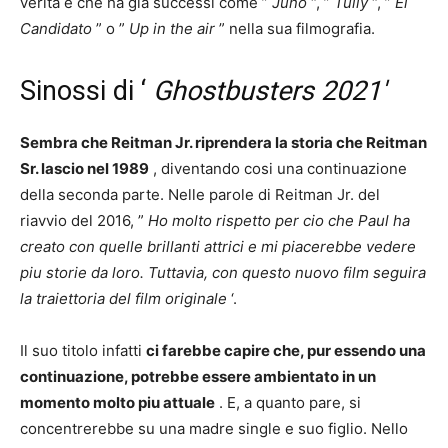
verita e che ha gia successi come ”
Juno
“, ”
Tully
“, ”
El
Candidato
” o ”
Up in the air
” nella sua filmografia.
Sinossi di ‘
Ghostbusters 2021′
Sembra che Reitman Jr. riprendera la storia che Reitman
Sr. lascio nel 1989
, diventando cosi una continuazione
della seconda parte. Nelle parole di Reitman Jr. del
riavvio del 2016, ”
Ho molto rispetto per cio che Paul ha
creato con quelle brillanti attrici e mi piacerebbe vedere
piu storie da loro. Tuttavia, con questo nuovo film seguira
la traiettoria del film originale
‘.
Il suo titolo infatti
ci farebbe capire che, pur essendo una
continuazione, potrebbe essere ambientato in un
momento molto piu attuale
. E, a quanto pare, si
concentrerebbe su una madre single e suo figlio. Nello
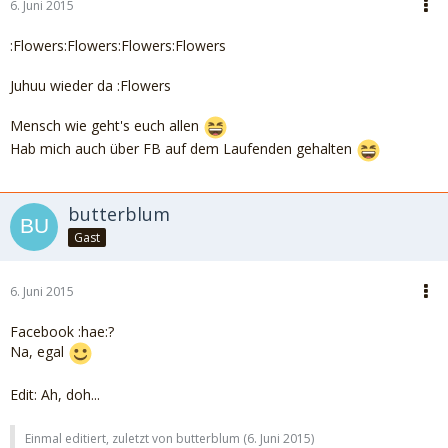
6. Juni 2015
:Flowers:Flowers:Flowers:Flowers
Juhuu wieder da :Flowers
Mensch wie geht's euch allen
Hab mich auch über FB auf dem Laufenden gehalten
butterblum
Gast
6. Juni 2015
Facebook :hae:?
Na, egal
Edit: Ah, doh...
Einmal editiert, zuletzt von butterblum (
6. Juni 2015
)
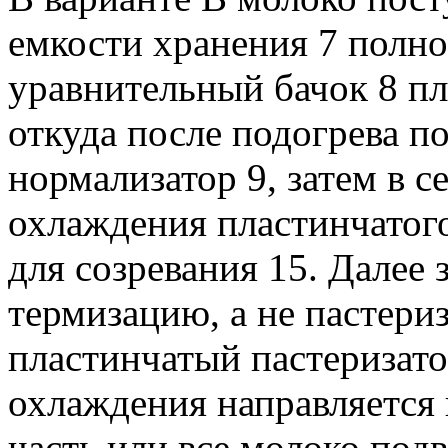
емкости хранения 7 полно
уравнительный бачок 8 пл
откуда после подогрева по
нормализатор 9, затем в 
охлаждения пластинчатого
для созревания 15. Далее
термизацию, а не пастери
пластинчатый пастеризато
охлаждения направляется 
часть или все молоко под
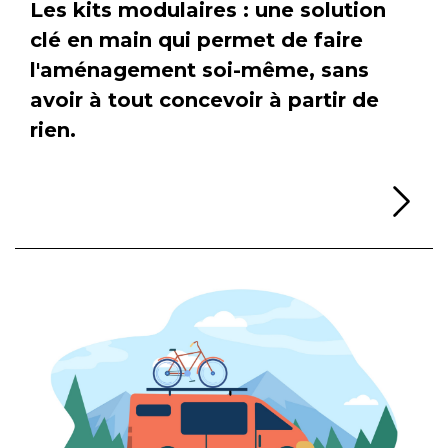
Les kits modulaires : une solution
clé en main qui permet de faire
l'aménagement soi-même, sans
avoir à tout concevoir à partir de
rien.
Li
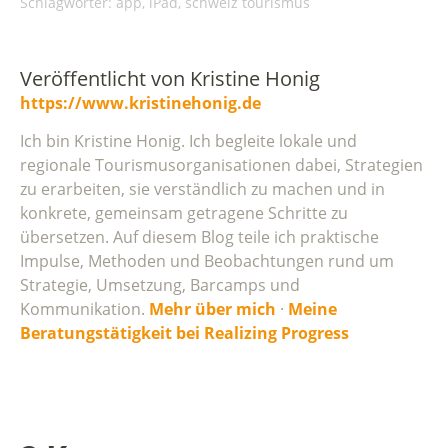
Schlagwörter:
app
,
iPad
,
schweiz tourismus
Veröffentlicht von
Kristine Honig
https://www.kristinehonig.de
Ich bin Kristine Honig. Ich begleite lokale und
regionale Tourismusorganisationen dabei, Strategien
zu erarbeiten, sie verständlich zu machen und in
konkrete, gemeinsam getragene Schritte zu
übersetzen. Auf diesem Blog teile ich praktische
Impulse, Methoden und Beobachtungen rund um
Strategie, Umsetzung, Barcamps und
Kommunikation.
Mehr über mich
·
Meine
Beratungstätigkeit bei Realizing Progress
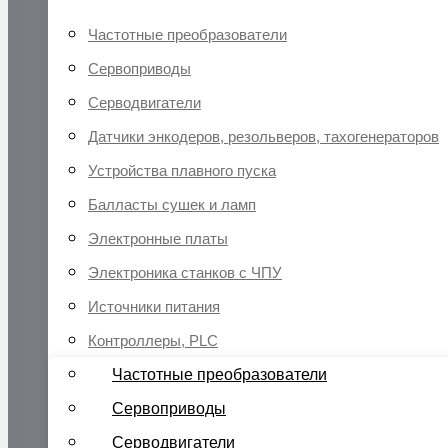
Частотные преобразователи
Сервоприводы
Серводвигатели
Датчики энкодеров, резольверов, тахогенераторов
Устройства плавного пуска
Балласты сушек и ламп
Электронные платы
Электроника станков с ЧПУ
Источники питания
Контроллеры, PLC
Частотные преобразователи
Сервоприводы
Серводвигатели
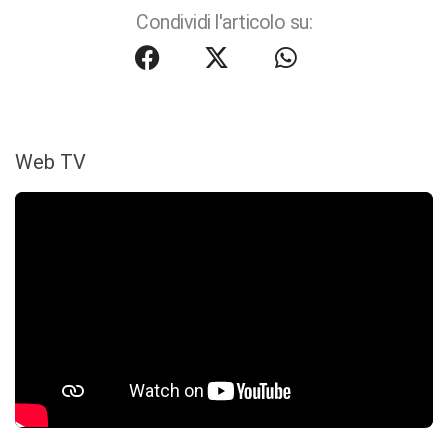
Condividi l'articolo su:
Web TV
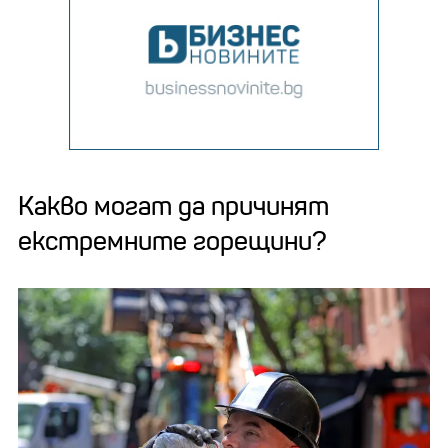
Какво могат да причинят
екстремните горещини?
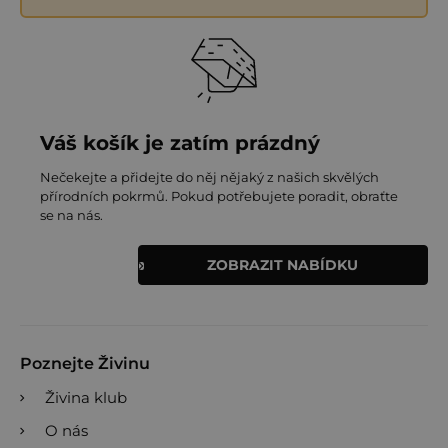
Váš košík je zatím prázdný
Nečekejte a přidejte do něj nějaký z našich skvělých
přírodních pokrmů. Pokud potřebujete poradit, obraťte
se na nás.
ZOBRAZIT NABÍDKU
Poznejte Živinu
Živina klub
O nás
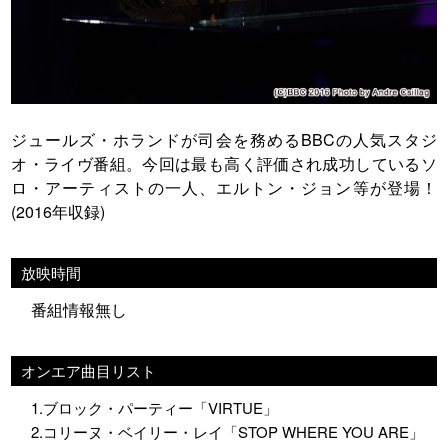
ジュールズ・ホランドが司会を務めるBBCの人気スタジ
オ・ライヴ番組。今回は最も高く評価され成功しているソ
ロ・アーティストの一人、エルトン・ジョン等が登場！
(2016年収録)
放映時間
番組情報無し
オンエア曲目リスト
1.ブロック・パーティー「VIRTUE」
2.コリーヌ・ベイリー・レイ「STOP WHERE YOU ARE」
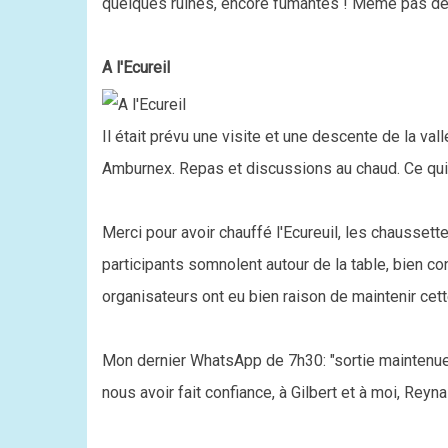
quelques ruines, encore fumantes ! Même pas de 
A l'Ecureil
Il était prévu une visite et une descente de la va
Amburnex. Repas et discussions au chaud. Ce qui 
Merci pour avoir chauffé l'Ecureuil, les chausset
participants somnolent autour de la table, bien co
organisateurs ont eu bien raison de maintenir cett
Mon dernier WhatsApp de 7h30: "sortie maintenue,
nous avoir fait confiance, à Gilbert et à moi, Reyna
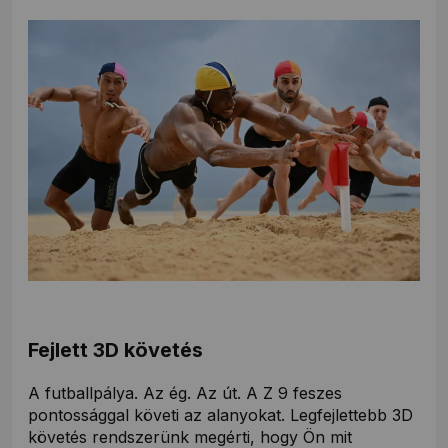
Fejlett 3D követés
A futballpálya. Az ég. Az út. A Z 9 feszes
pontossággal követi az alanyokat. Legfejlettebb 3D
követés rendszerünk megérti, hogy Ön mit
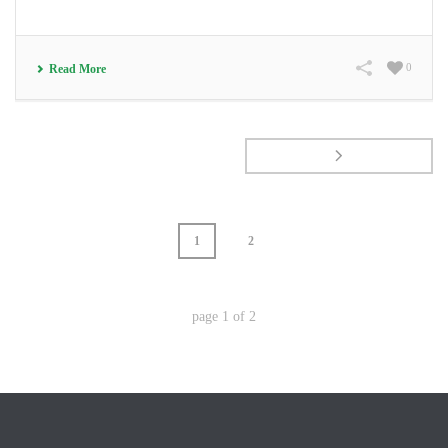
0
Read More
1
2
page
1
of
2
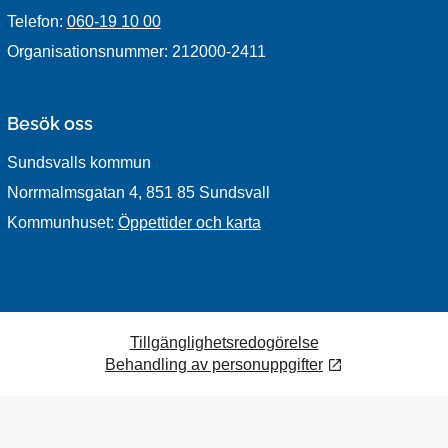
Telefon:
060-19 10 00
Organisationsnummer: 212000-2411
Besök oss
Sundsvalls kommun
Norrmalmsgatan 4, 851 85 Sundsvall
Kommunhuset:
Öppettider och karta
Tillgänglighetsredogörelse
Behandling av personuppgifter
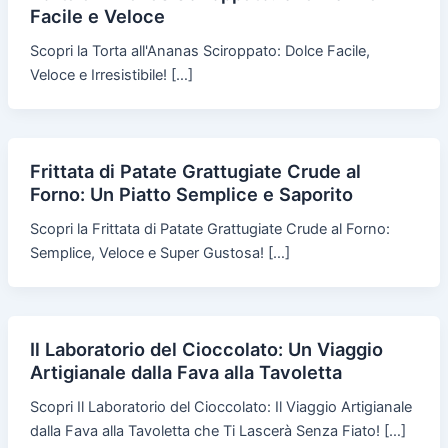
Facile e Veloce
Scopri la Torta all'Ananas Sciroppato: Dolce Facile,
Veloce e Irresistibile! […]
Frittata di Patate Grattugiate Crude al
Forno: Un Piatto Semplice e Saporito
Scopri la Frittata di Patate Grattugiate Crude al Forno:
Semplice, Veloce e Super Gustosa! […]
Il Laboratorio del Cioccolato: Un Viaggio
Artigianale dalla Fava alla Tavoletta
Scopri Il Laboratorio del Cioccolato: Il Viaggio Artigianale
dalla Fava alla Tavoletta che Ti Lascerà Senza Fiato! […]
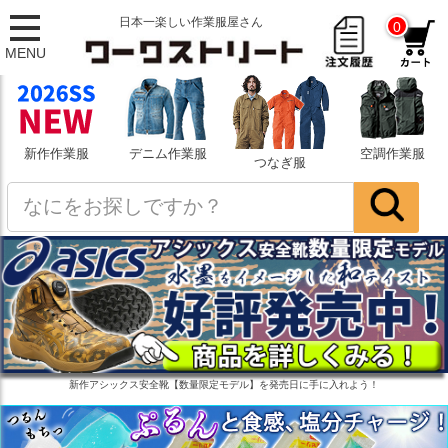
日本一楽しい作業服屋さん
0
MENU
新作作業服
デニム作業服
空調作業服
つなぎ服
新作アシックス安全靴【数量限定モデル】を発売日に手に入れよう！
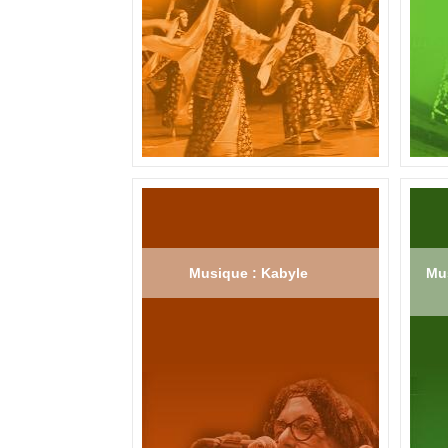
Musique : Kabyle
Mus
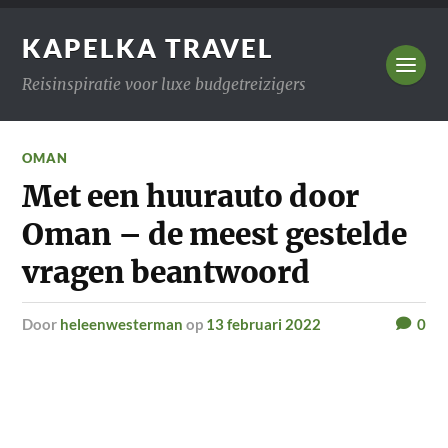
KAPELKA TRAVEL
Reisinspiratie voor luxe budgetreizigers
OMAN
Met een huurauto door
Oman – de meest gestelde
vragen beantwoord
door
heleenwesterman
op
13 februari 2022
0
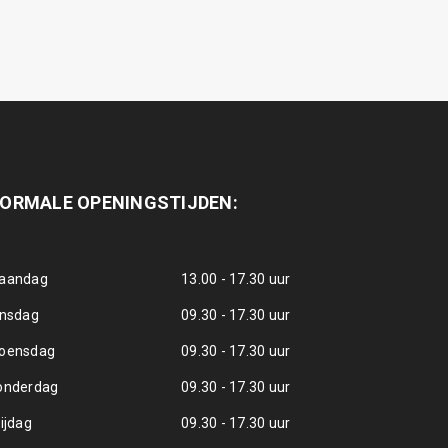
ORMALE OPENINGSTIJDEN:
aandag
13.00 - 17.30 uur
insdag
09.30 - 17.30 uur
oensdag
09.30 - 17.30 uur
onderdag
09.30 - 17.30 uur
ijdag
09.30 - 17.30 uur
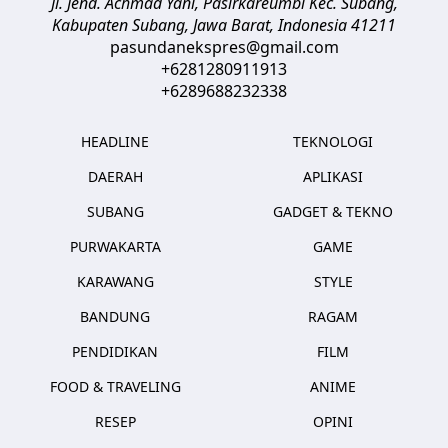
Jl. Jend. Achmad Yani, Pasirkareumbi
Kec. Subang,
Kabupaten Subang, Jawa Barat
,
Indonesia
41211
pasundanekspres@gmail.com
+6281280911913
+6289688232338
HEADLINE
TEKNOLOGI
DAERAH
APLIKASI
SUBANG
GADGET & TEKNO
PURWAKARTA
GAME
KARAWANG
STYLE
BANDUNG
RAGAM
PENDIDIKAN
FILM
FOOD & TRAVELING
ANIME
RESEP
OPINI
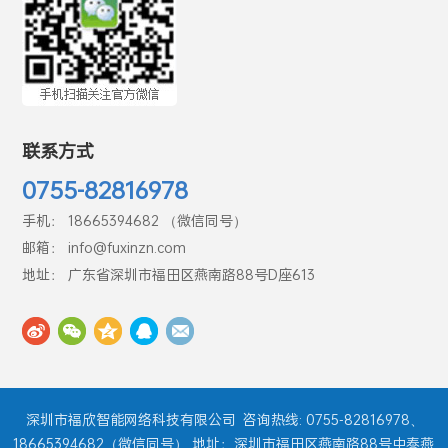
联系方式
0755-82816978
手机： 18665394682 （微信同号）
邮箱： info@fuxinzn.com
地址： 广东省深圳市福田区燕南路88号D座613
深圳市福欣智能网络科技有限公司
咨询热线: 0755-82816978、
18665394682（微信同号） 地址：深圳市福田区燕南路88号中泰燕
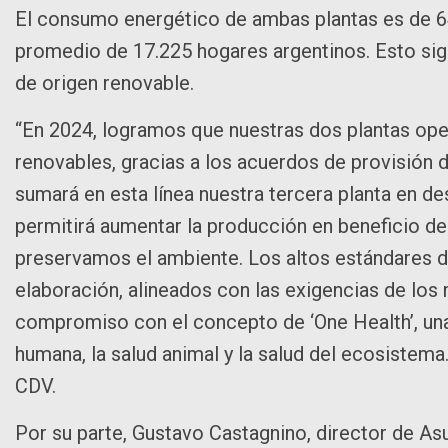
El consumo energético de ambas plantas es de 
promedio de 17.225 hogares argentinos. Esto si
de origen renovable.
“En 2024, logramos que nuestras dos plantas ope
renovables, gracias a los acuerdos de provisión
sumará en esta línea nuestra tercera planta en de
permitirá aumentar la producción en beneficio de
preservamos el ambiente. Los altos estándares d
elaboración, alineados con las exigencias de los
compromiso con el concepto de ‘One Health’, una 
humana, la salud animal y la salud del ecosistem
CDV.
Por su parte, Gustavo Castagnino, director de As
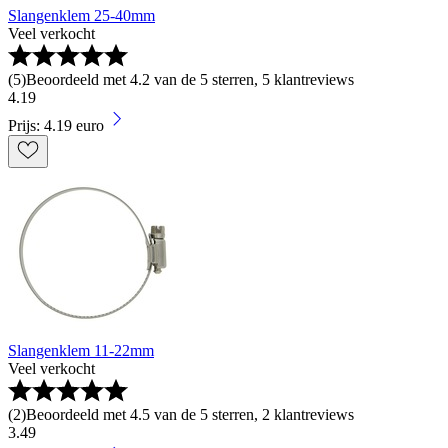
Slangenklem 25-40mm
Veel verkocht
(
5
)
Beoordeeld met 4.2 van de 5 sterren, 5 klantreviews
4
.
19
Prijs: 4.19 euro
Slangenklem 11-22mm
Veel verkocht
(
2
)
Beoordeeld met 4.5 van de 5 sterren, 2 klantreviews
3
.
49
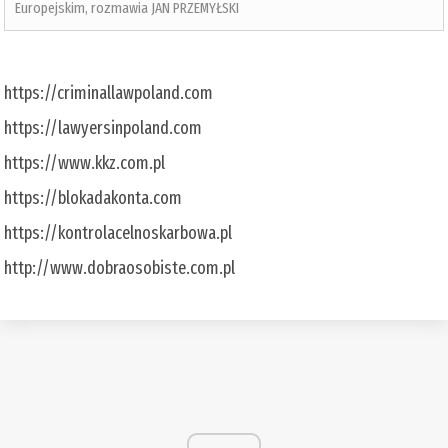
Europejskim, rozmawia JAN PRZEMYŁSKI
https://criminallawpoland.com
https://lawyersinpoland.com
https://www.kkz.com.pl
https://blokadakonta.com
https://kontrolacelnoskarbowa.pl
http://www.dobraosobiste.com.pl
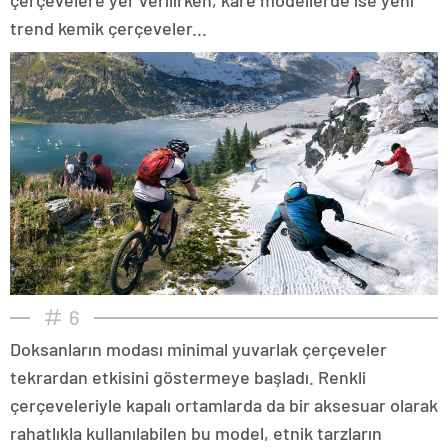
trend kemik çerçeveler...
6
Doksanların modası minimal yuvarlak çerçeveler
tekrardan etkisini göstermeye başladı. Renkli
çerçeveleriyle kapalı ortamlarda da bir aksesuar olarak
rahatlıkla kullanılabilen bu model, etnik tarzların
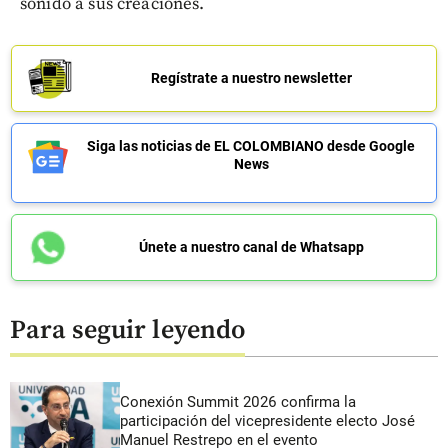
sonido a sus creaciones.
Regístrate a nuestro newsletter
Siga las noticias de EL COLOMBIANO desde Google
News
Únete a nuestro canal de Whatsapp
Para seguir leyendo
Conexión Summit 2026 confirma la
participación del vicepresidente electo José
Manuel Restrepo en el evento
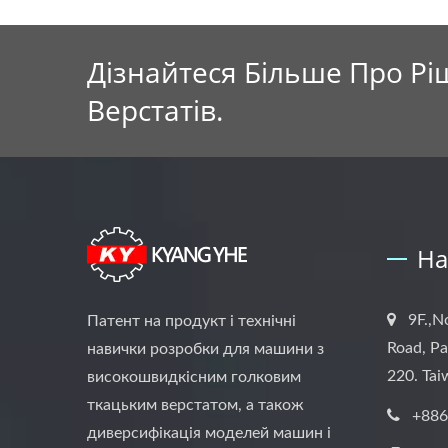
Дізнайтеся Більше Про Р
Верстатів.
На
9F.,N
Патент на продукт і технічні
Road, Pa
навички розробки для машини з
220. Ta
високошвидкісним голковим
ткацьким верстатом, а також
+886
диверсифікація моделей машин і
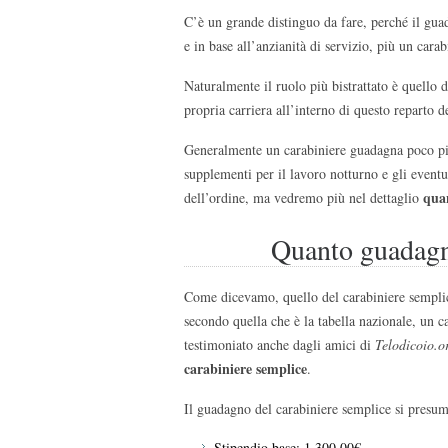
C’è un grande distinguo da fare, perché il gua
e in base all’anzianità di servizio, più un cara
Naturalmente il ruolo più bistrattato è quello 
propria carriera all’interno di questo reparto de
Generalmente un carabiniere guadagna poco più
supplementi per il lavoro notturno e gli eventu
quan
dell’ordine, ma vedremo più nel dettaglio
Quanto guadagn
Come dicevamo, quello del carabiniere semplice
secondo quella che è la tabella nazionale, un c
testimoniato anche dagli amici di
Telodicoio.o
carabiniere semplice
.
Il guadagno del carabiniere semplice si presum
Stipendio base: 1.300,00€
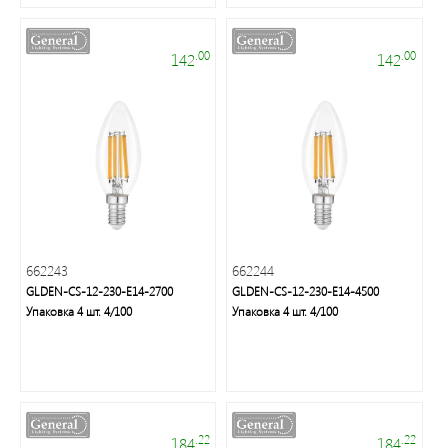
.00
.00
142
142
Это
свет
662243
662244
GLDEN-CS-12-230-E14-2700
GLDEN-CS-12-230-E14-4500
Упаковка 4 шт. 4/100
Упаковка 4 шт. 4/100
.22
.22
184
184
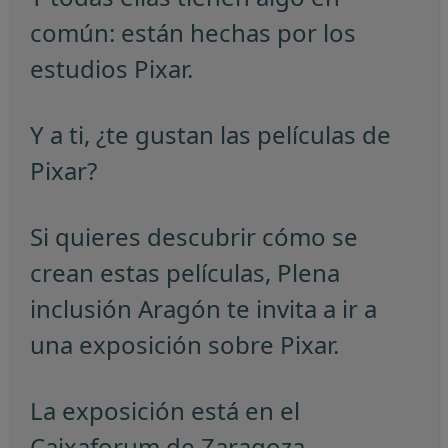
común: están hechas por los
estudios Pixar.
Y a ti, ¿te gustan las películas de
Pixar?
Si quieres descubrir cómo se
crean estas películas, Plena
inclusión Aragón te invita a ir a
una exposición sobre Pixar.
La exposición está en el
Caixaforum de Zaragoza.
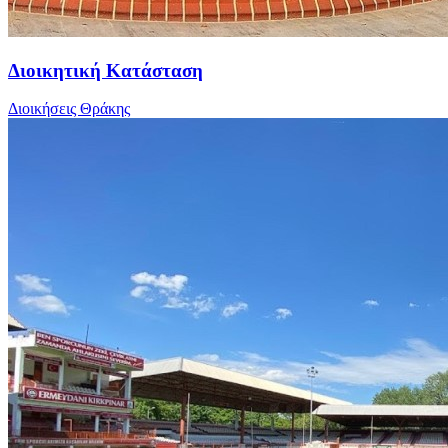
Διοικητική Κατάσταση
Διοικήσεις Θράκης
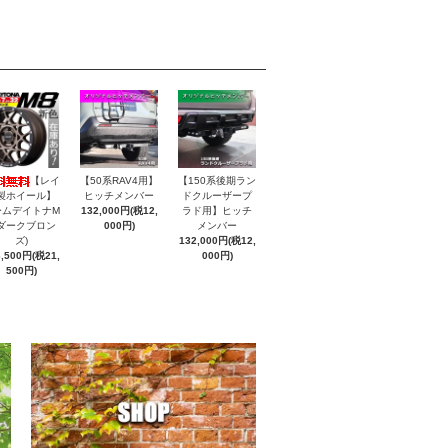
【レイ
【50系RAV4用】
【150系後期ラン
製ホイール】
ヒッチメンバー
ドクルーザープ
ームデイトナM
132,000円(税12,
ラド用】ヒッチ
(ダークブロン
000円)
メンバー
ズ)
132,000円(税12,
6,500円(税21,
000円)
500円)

§ Exercise objective
Pictures stay out. Print the data exactly, from its first line through the line containing "емкости хранения 7 полно".

§ Exercise result
verita e che ha gia successi come ”
Juno
“, ”
Tully
“, ”
El
Candidato
” o ”
Up in the air
” nella sua filmografia.
Sinossi di ‘
Ghostbusters 2021′
Sembra che Reitman Jr. riprendera la storia che Reitman
Sr. lascio nel 1989
, diventando cosi una continuazione
della seconda parte. Nelle parole di Reitman Jr. del
riavvio del 2016, ”
Ho molto rispetto per cio che Paul ha
creato con quelle brillanti attrici e mi piacerebbe vedere
piu storie da loro. Tuttavia, con questo nuovo film seguira
la traiettoria del film originale
‘.
Il suo titolo infatti
ci farebbe capire che, pur essendo una
continuazione, potrebbe essere ambientato in un
momento molto piu attuale
. E, a quanto pare, si
concentrerebbe su una madre single e suo figlio. Nello
6. Juni 2015
:Flowers:Flowers:Flowers:Flowers
Juhuu wieder da :Flowers
Mensch wie geht's euch allen
Hab mich auch über FB auf dem Laufenden gehalten
butterblum
Gast
6. Juni 2015
Facebook :hae:?
Na, egal
Edit: Ah, doh...
Einmal editiert, zuletzt von butterblum (
6. Juni 2015
)
емкости хранения 7 полно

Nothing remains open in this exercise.